The second biggest story on Nov. 8 was the incredible failure of polling. Many were surprised by Trump’s triumph because the expectations going into election night were so different.
A political pundit once said that the only poll that matters is the one on Election Day, but that belies the true difference between polling and voting: one is attitudinal, while the other is behavioral. Attitudinal measures can be notoriously wrong and, quite simply, miss undercurrents in the marketplace.
For decades we have worked with attitudinal measures to justify advertising spend, especially in television, where behavioral measurement has been lacking. Studies and tools have focused almost exclusively on using attitude or “intent” to justify investment or success. The problem is that these studies and tools can be wrong. Intent to purchase is not a purchase, and one doesn’t always correlate with the other. But if it’s all you’ve got, then you run with it.
Fortunately, there are changes happening within television media measurement that will provide the behavioral component that we all need.

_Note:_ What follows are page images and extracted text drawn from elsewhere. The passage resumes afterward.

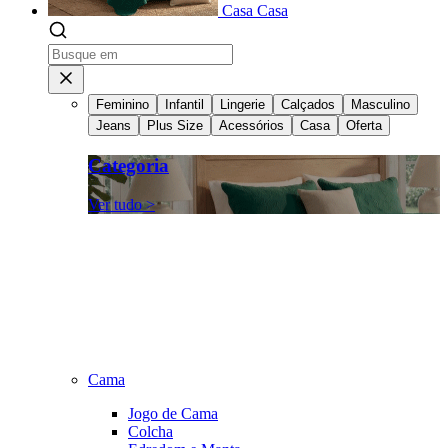
Casa
Casa
Feminino
Infantil
Lingerie
Calçados
Masculino
Jeans
Plus Size
Acessórios
Casa
Oferta
Categoria
Ver tudo >
Cama
Jogo de Cama
Colcha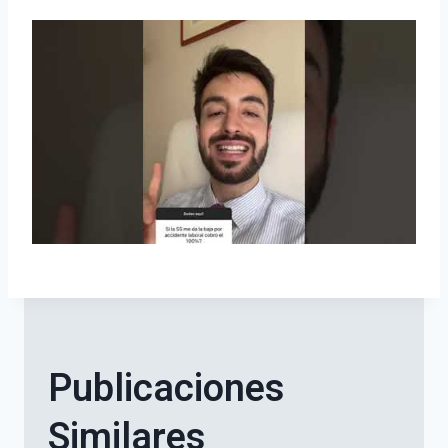
Publicaciones
Similares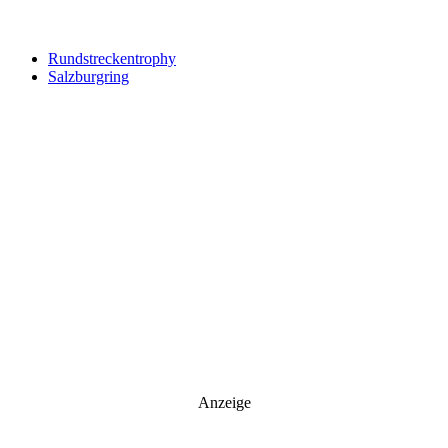
Your email
johnsmith@example.com
Newsletter abonnieren
Rundstreckentrophy
Salzburgring
Anzeige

Predicting revenue through advanced analytics
Over the past 24 months a number of companies have been applying advanced analytics to both media mix modeling and individual channel optimization. These services solve the behavioral problem by applying a “top-down” solution using various forms of regression analysis, connecting investment to sales and revenue. It’s still early days for these solutions, but they are evolving fast and promise to deliver a far better predictor of revenue than a measurement of intent.
The challenge with these solutions is that they typically operate in a black box due to use of proprietary algorithms and IP issues. When brands receive the output of the studies, the first question is typically “Do we trust it?”
That’s a fair question when you don’t have other evidence to corroborate results. These tools will accelerate in usage as they become validated, which may involve running the models where channel mix and attribution are known quantities.
Delivering insights through advanced TV
The emergence of advanced TV data sets from cable set -op boxes and connected TVs holds great promise for delivering behavior-based media planning insights, as well as an ability to connect viewing to direct behavioral engagement.
By matching first-party CRM data to direct viewing behavior, you have the potential to short-circuit targeting exercises by simply understanding what your customers watch, independent of knowing who they are. Now you view indices for viewing based on real behavior — not answers to survey questions or a lot of assumptions about target makeup.
These same data sets, when coupled with household device graphs and tracking tags, can also provide reporting on engagement and interactions with brands. The analytics associated with them potentially show attribution to station, daypart, and program, and can even reveal optimal frequency models unique to a campaign.
The problem with these data sets is that they are too small for many advertisers to utilize, often only representing a few percentage points of total households. Large volumes of first-party data and a significant amount of advertising have to be run in order to get results that are meaningful, accurate, and granular.
Some advanced targeting solutions have been tied to black boxes of media inventory or require a media buy as part of the service. This practice, which is a component of today’s programmatic TV, will most likely fade away. Unlike digital, there is no need to bundle advanced targeting and measurement with a specific media buying platform along with TV.
Certainly the evolution of analytics, targeting, and attribution are all headed in the right direction. The strategy of focusing on behavior vs. intent will reveal far greater insights and accuracy than ever before.
There will always be a critical role for measuring brand health — but it needs to be complemented by behavioral measures that correlate investment to revenue. Otherwise, you may wake up one morning realizing the revenue you see going down today is in stark contrast with the measure of intent you saw going up yesterday.